Kenaikan nilai obat berpotensi terjadi di tengah melemahnya nilai tukar rupiah terhadap dolar AS. Bukan hanya bagi masyarakat nan mengonsumsi obat-obatan, kondisi ini juga dapat berakibat pada industri farmasi.

Pengamat kesehatan dunia Griffith University, Dicky Budiman mengatakan, perihal nan tak kalah krusial dari akibat kenaikan nilai obat adalah sebagian industri farmasi menengah ke bawah terpaksa gulung tikar. Sebab, mereka tidak bisa membeli bahan baku obat sehingga aktivitas produksi dapat terhenti.

"Bagi apotek, tekanannya bakal berlapis lantaran nilai beli obat naik dari distributor, sementara nilai jual ke pasien susah dinaikkan," katanya kepada detikcom, Senin (15/6/2026).

ADVERTISEMENT

SCROLL TO CONTINUE WITH CONTENT

"Selain itu, modal kerja mereka tergerus lantaran perlu membeli stok dengan nilai lebih mahal. Ada pula persaingan dengan toko obat jaringan besar nan mempunyai daya tawar dan modal lebih kuat," tambahnya.

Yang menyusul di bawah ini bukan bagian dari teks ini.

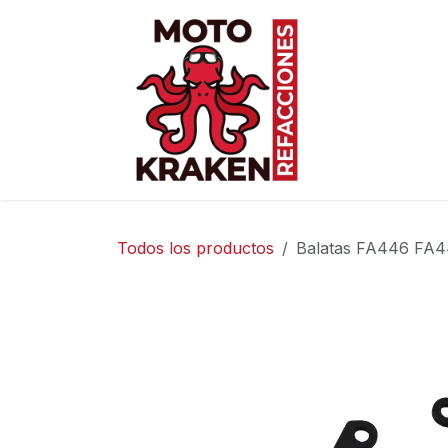
Ir al contenido
Inicio
Ti
Todos los productos
Balatas FA446 FA4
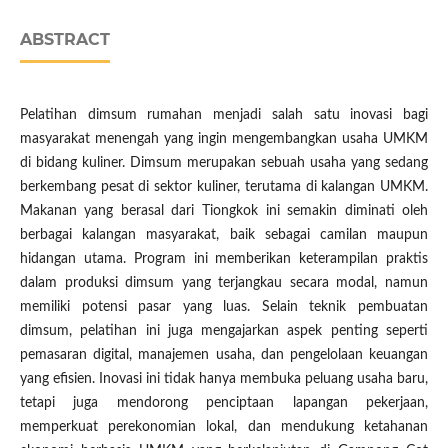
ABSTRACT
Pelatihan dimsum rumahan menjadi salah satu inovasi bagi
masyarakat menengah yang ingin mengembangkan usaha UMKM
di bidang kuliner. Dimsum merupakan sebuah usaha yang sedang
berkembang pesat di sektor kuliner, terutama di kalangan UMKM.
Makanan yang berasal dari Tiongkok ini semakin diminati oleh
berbagai kalangan masyarakat, baik sebagai camilan maupun
hidangan utama. Program ini memberikan keterampilan praktis
dalam produksi dimsum yang terjangkau secara modal, namun
memiliki potensi pasar yang luas. Selain teknik pembuatan
dimsum, pelatihan ini juga mengajarkan aspek penting seperti
pemasaran digital, manajemen usaha, dan pengelolaan keuangan
yang efisien. Inovasi ini tidak hanya membuka peluang usaha baru,
tetapi juga mendorong penciptaan lapangan pekerjaan,
memperkuat perekonomian lokal, dan mendukung ketahanan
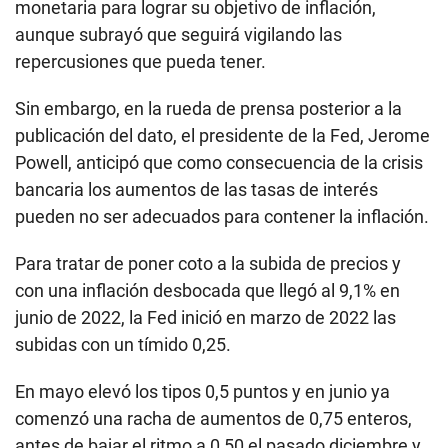
monetaria para lograr su objetivo de inflación,
aunque subrayó que seguirá vigilando las
repercusiones que pueda tener.
Sin embargo, en la rueda de prensa posterior a la
publicación del dato, el presidente de la Fed, Jerome
Powell, anticipó que como consecuencia de la crisis
bancaria los aumentos de las tasas de interés
pueden no ser adecuados para contener la inflación.
Para tratar de poner coto a la subida de precios y
con una inflación desbocada que llegó al 9,1% en
junio de 2022, la Fed inició en marzo de 2022 las
subidas con un tímido 0,25.
En mayo elevó los tipos 0,5 puntos y en junio ya
comenzó una racha de aumentos de 0,75 enteros,
antes de bajar el ritmo a 0,50 el pasado diciembre y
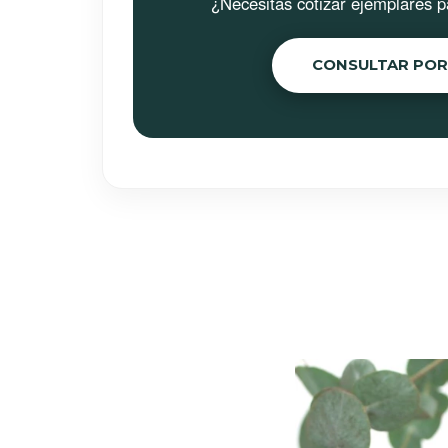
¿Necesitás cotizar ejemplares p
CONSULTAR PO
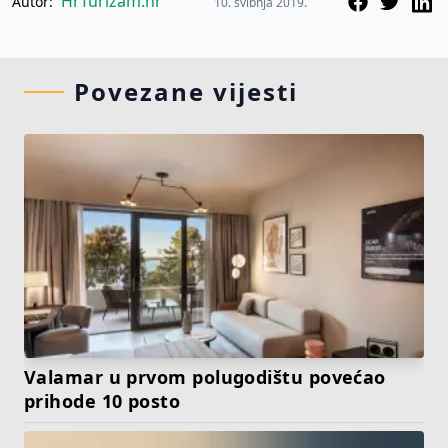
HrTurizam.hr
Autor:
10. svibnja 2019.
Povezane vijesti
Valamar u prvom polugodištu povećao
prihode 10 posto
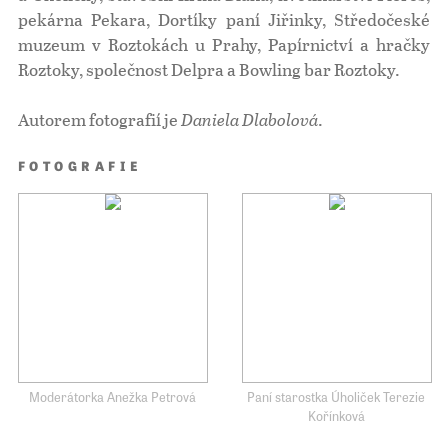
pekárna Pekara, Dortíky paní Jiřinky, Středočeské
muzeum v Roztokách u Prahy, Papírnictví a hračky
Roztoky, společnost Delpra a Bowling bar Roztoky.
Autorem fotografií je
Daniela Dlabolová
.
FOTOGRAFIE
Moderátorka Anežka Petrová
Paní starostka Úholiček Terezie
Kořínková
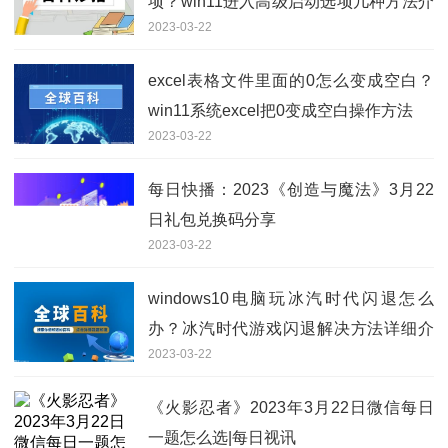
项？win11进入高级启动选项几种方法介
2023-03-22
绍
excel表格文件里面的0怎么变成空白？
win11系统excel把0变成空白操作方法
2023-03-22
每日快播：2023《创造与魔法》3月22
日礼包兑换码分享
2023-03-22
windows10电脑玩冰汽时代闪退怎么
办？冰汽时代游戏闪退解决方法详细介
2023-03-22
绍
《火影忍者》2023年3月22日微信每日
一题怎么选|每日视讯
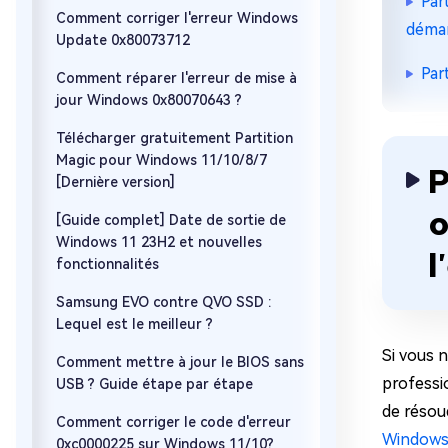
Par
Comment corriger l'erreur Windows
démar
Update 0x80073712
Par
Comment réparer l'erreur de mise à
jour Windows 0x80070643 ?
Télécharger gratuitement Partition
Magic pour Windows 11/10/8/7
P
[Dernière version]
o
[Guide complet] Date de sortie de
Windows 11 23H2 et nouvelles
l
fonctionnalités
Samsung EVO contre QVO SSD :
Lequel est le meilleur ?
Si vous 
Comment mettre à jour le BIOS sans
professi
USB ? Guide étape par étape
de résou
Comment corriger le code d'erreur
Windows 
0xc0000225 sur Windows 11/10?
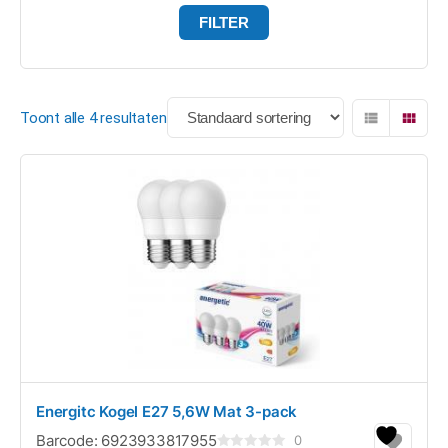
FILTER
Toont alle 4 resultaten
Energitc Kogel E27 5,6W Mat 3-pack
Barcode:
6923933817955
0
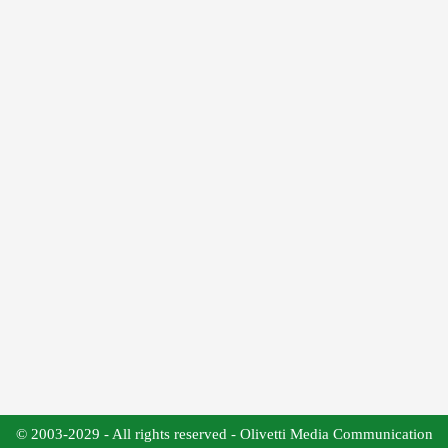
© 2003-2029 - All rights reserved - Olivetti Media Communication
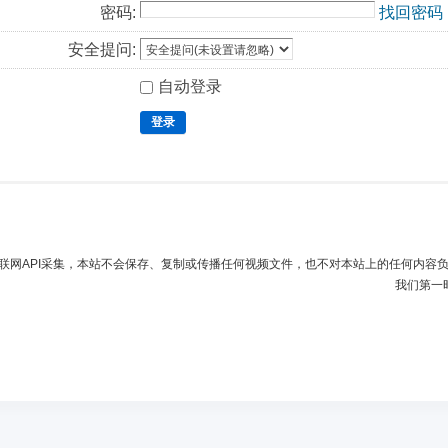
密码:
找回密码
安全提问:
自动登录
登录
联网API采集，本站不会保存、复制或传播任何视频文件，也不对本站上的任何内容
我们第一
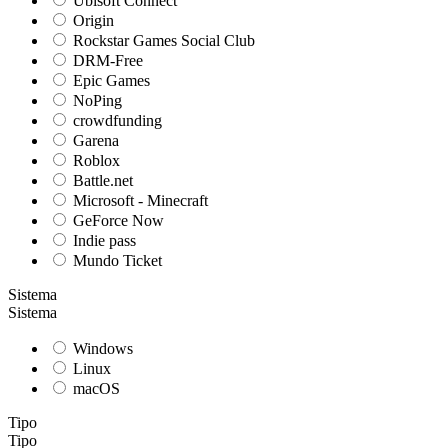
Ubisoft Connect
Origin
Rockstar Games Social Club
DRM-Free
Epic Games
NoPing
crowdfunding
Garena
Roblox
Battle.net
Microsoft - Minecraft
GeForce Now
Indie pass
Mundo Ticket
Sistema
Sistema
Windows
Linux
macOS
Tipo
Tipo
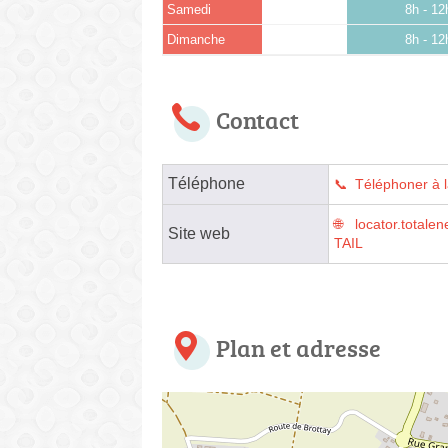
Samedi
8h - 12
Dimanche
8h - 12
Contact
Téléphone
Téléphoner à l
locator.tota
Site web
TAIL
Plan et adresse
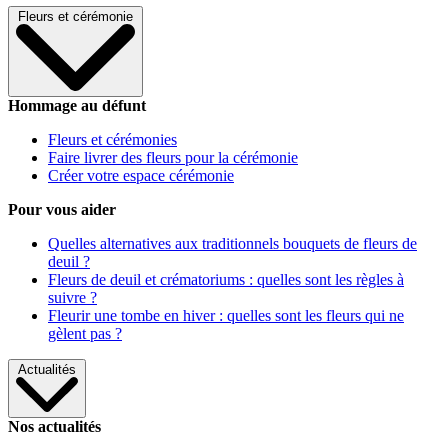
Fleurs et cérémonie
Hommage au défunt
Fleurs et cérémonies
Faire livrer des fleurs pour la cérémonie
Créer votre espace cérémonie
Pour vous aider
Quelles alternatives aux traditionnels bouquets de fleurs de
deuil ?
Fleurs de deuil et crématoriums : quelles sont les règles à
suivre ?
Fleurir une tombe en hiver : quelles sont les fleurs qui ne
gèlent pas ?
Actualités
Nos actualités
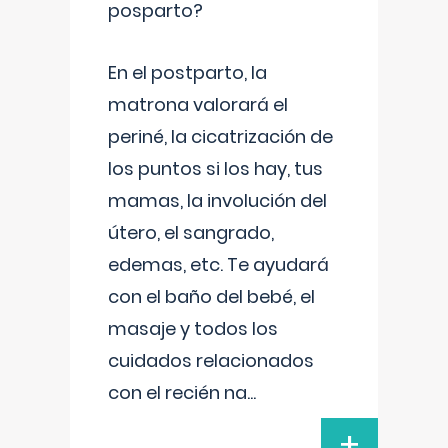
posparto?
En el postparto, la
matrona valorará el
periné, la cicatrización de
los puntos si los hay, tus
mamas, la involución del
útero, el sangrado,
edemas, etc. Te ayudará
con el baño del bebé, el
masaje y todos los
cuidados relacionados
con el recién na
...
+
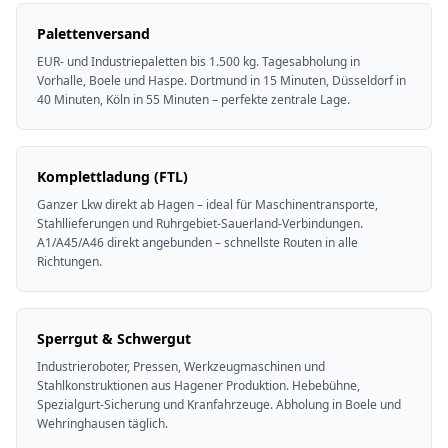
Palettenversand
EUR- und Industriepaletten bis 1.500 kg. Tagesabholung in
Vorhalle, Boele und Haspe. Dortmund in 15 Minuten, Düsseldorf in
40 Minuten, Köln in 55 Minuten – perfekte zentrale Lage.
Komplettladung (FTL)
Ganzer Lkw direkt ab Hagen – ideal für Maschinentransporte,
Stahllieferungen und Ruhrgebiet-Sauerland-Verbindungen.
A1/A45/A46 direkt angebunden – schnellste Routen in alle
Richtungen.
Sperrgut & Schwergut
Industrieroboter, Pressen, Werkzeugmaschinen und
Stahlkonstruktionen aus Hagener Produktion. Hebebühne,
Spezialgurt-Sicherung und Kranfahrzeuge. Abholung in Boele und
Wehringhausen täglich.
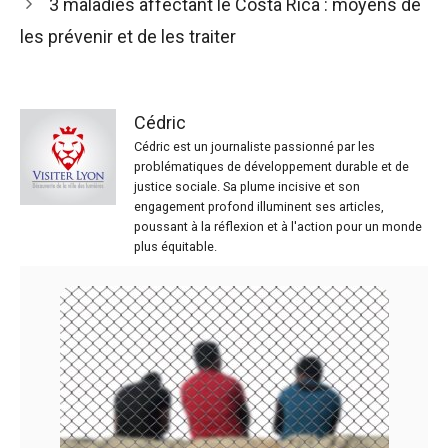
3 maladies affectant le Costa Rica : moyens de
les prévenir et de les traiter
Cédric
Cédric est un journaliste passionné par les
problématiques de développement durable et de
justice sociale. Sa plume incisive et son
engagement profond illuminent ses articles,
poussant à la réflexion et à l'action pour un monde
plus équitable.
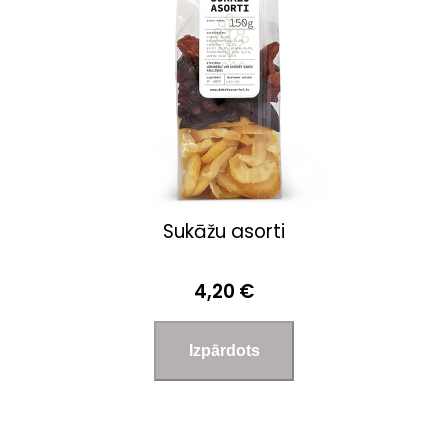
Sukāžu asorti
4,20 €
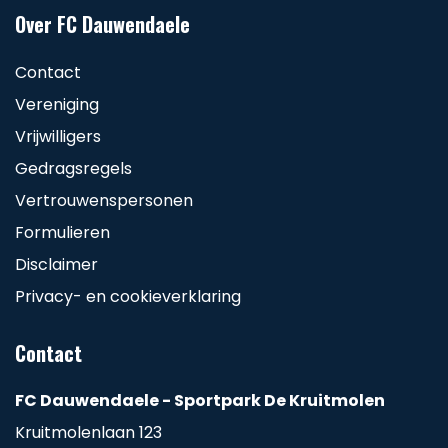
Over FC Dauwendaele
Contact
Vereniging
Vrijwilligers
Gedragsregels
Vertrouwenspersonen
Formulieren
Disclaimer
Privacy- en cookieverklaring
Contact
FC Dauwendaele - Sportpark De Kruitmolen
Kruitmolenlaan 123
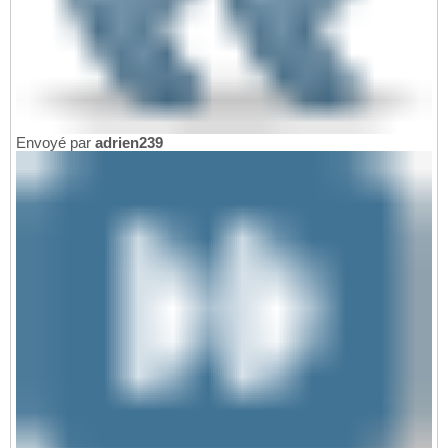
Envoyé par
adrien239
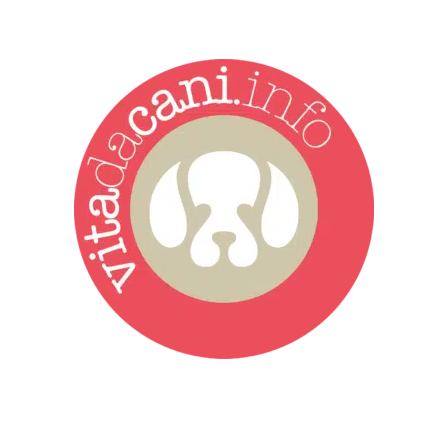
Vita da Cani è la testata giornalistica online punto di riferimento
dell’informazione a tutto tondo sul mondo del cane. Una redazione
giovane e dinamica, sempre sul pezzo, attenta osservatrice di tutto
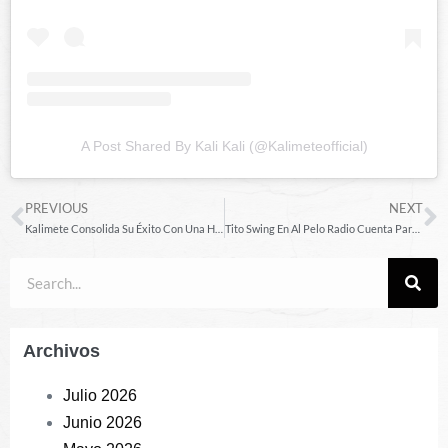
A Post Shared By Kali Kali (@kalimeteofficial)
PREVIOUS
NEXT
Kalimete Consolida Su Éxito Con Una Histórica Gira Promocional En República Dominicana Y Se Prepara Para Conquistar ‘Despierta América’
Tito Swing En Al Pelo Radio Cuenta Parte De Su Historia.
Archivos
Julio 2026
Junio 2026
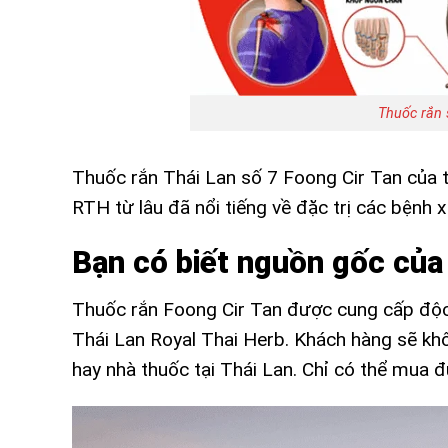
Thuốc rắn 
Thuốc rắn Thái Lan số 7 Foong Cir Tan của 
RTH từ lâu đã nổi tiếng về đặc trị các bệnh 
Bạn có biết nguồn gốc của
Thuốc rắn Foong Cir Tan được cung cấp độc
Thái Lan Royal Thai Herb. Khách hàng sẽ kh
hay nhà thuốc tại Thái Lan. Chỉ có thể mua 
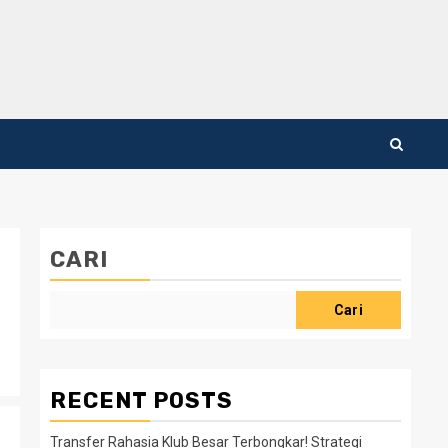
CARI
Cari
RECENT POSTS
Transfer Rahasia Klub Besar Terbongkar! Strategi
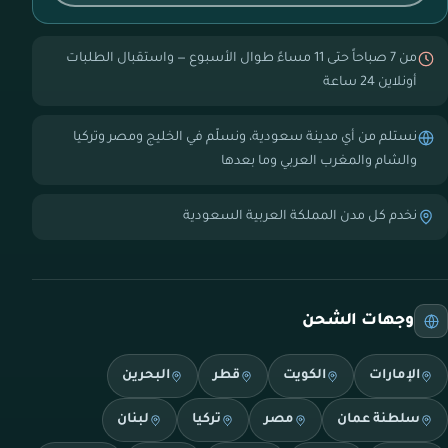
من 7 صباحاً حتى 11 مساءً طوال الأسبوع — واستقبال الطلبات
أونلاين 24 ساعة
نستلم من أي مدينة سعودية، ونسلّم في الخليج ومصر وتركيا
والشام والمغرب العربي وما بعدها
نخدم كل مدن المملكة العربية السعودية
وجهات الشحن
الإمارات
الكويت
قطر
البحرين
سلطنة عمان
مصر
تركيا
لبنان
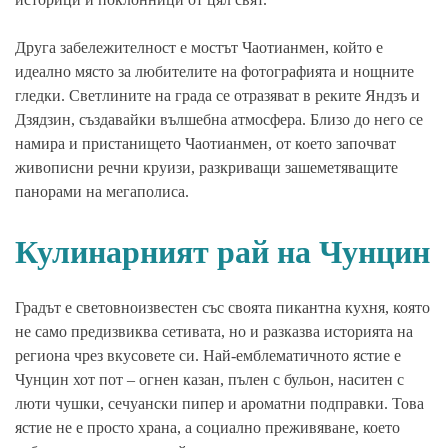
Друга забележителност е мостът Чаотианмен, който е
идеално място за любителите на фотографията и нощните
гледки. Светлините на града се отразяват в реките Яндзъ и
Дзядзин, създавайки вълшебна атмосфера. Близо до него се
намира и пристанището Чаотианмен, от което започват
живописни речни круизи, разкриващи зашеметяващите
панорами на мегаполиса.
Кулинарният рай на Чунцин
Градът е световноизвестен със своята пикантна кухня, която
не само предизвиква сетивата, но и разказва историята на
региона чрез вкусовете си. Най-емблематичното ястие е
Чунцин хот пот – огнен казан, пълен с бульон, наситен с
люти чушки, сечуански пипер и ароматни подправки. Това
ястие не е просто храна, а социално преживяване, което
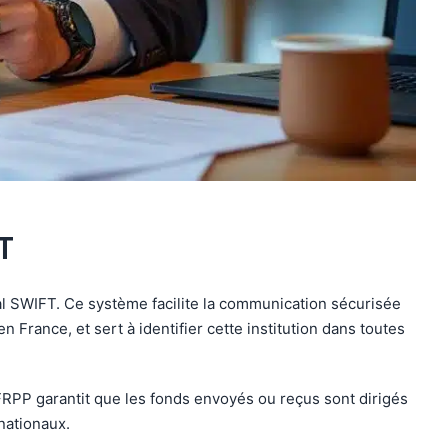
T
nal SWIFT. Ce système facilite la communication sécurisée
rance, et sert à identifier cette institution dans toutes
FRPP garantit que les fonds envoyés ou reçus sont dirigés
nationaux.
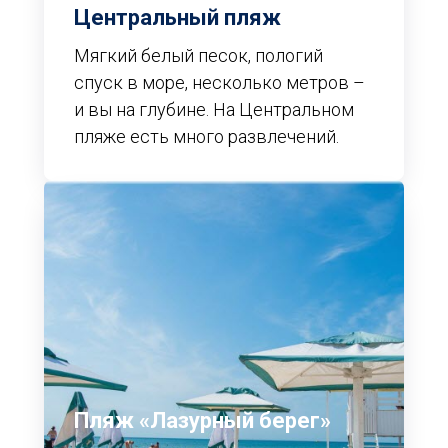
Центральный пляж
Мягкий белый песок, пологий
спуск в море, несколько метров –
и вы на глубине. На Центральном
пляже есть много развлечений.
Пляж «Лазурный берег»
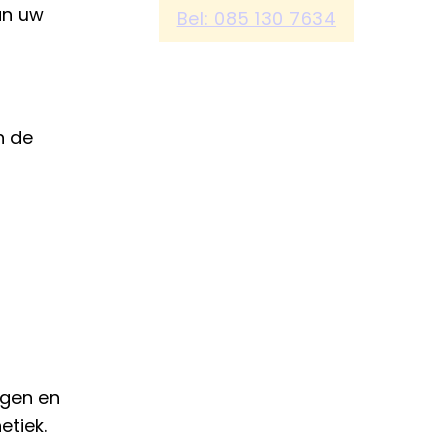
an uw
Bel: 085 130 7634
n de
ngen en
etiek.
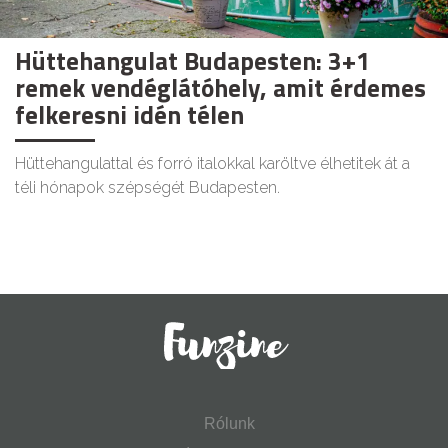
Hüttehangulat Budapesten: 3+1
remek vendéglátóhely, amit érdemes
felkeresni idén télen
Hüttehangulattal és forró italokkal karöltve élhetitek át a
téli hónapok szépségét Budapesten.
Rólunk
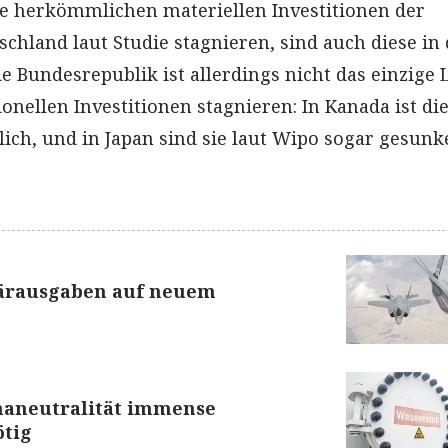
e herkömmlichen materiellen Investitionen der
schland laut Studie stagnieren, sind auch diese in
e Bundesrepublik ist allerdings nicht das einzige 
ionellen Investitionen stagnieren: In Kanada ist di
ich, und in Japan sind sie laut Wipo sogar gesunk
tärausgaben auf neuem
imaneutralität immense
ötig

Menurut Dicky, solusi nan kudu didorong adalah kemudahan akses angsuran upaya bagi toko obat kecil. Selain itu, perlu ada jalur pembelian langsung ke PBF (Pedagang Besar Farmasi) tanpa rantai pengedaran nan panjang agar marginnya tetap terjaga.


Selanjutnya, digitalisasi toko obat juga perlu didorong dengan membujuk toko obat mini berasosiasi dengan platform telemedicine dan e-farmasi sehingga volume transaksinya meningkat.

"Proteksi melalui asosiasi juga penting. Jadi, Ikatan Apoteker Indonesia dan Ikatan Sarjana Farmasi Indonesia perlu lebih aktif mengadvokasi kebijakan nan melindungi toko obat kecil," kata Dicky.

Dicky menambahkan, solusi selanjutnya nan dapat dilakukan ialah pembatasan ekspansi toko obat waralaba besar di area tertentu.

"Ini juga sebenarnya sudah diterapkan di beberapa negara untuk melindungi upaya kecil," katanya.